Published October 12, 2009 11:41 pm - Neighborhood opposition once again shot down a permit request to operate a bed and breakfast at the site of the 1933 Bonnie and Clyde shootout. While business people spoke in favor of the Rev. Phillip McClendon’s effort to turn the garage apartment at 3347 1/2 Oak Ridge Drive into a pay-for-stay accommodation, most of those who live in the area testified against a permit.
Pastor loses request for bed, breakfast at site of Bonnie, Clyde shootout
By Debby Woodin
dwoodin@joplinglobe.com
Neighborhood opposition once again shot down a permit request to operate a bed and breakfast at the site of the 1933 Bonnie and Clyde shootout.
While business people spoke in favor of the Rev. Phillip McClendon’s effort to turn the garage apartment at 3347 1/2 Oak Ridge Drive into a pay-for-stay accommodation, most of those who live in the area testified against a permit.
McClendon had sought a special-use permit from the city, required to operate a bed and breakfast at the two-bedroom apartment where the infamous Barrow gang holed up for 12 days before shooting its way out and killing two lawmen in the fray.
McClendon said he has stocked the apartment with books, copies of a BBC documentary shown on the History Channel, movies and law enforcement reports regarding the notorious guests and their departing shootout.
Designations
The apartment has recently been designated a state and national historic site and placed on the National Register of Historic Places.
McClendon’s supporters on the effort included Allen Shirley, a Joplin man who is vice chairman of the Missouri Advisory Council on Historic Preservation; Doris Carlin a Joplin real estate agent who assisted the city in adopting historic preservation ordinances and establishing a local commission; and others, including a next-door neighbor.
Shirley told the council that state and federal authorities spent about two years verifying and researching before granting historic status to the property. “It would seem to me rather wasteful to now let it sit and be underutilized.”
He said there already is a bed and breakfast in the neighborhood, four blocks from the McClendon property. He said it is the same type of construction with the same parking, but did not generate opposition from the neighborhood.
Scott Hutson, an owner of Cycle Connection Harley-Davidson Buell, located south of the neighborhood, said Joplin is known worldwide as a historic Bonnie and Clyde site. He often is asked about the site or for directions to it by customers visiting his shop.

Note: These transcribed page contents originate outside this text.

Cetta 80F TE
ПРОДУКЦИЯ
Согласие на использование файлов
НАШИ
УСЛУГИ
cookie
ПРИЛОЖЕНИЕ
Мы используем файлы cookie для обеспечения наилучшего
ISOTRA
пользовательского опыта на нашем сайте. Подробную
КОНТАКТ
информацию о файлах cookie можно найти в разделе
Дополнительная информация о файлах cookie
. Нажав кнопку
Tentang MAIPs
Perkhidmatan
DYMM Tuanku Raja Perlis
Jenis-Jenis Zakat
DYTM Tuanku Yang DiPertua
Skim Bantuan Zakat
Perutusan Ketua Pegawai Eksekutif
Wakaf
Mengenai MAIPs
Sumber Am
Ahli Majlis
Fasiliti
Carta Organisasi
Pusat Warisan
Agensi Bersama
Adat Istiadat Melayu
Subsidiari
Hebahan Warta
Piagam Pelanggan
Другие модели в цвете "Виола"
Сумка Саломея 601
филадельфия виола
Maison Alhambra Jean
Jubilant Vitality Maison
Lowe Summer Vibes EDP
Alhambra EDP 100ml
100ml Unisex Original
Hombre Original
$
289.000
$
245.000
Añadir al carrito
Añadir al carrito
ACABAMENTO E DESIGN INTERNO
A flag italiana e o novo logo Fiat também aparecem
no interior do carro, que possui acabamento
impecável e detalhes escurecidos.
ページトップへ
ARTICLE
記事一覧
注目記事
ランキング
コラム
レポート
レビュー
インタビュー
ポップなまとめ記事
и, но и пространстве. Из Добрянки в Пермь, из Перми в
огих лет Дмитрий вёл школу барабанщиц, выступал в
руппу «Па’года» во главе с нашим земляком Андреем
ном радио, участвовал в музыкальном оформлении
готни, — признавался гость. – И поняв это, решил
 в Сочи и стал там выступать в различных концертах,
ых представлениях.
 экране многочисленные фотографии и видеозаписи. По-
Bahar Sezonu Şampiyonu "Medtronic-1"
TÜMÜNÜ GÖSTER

“It’s just as important (to Joplin) as Route 66,” he said. “It’s a story that’s traveled worldwide. Our city will always be linked, whether we try to ignore it or not, to Bonnie and Clyde.”
Carlin said that sustainable tourism helps to underpin local economies and that people are drawn to the places where they can tell nostalgic stories. “It’s all about our stories. Bonnie and Clyde is a story that brings people to our city.”
Carter Lee, who lives next door to the site, spoke in favor of the permit, saying he does not condone the violence Bonnie and Clyde’s story represents. “But it is history. There is historic significance, and that’s what should be respected.”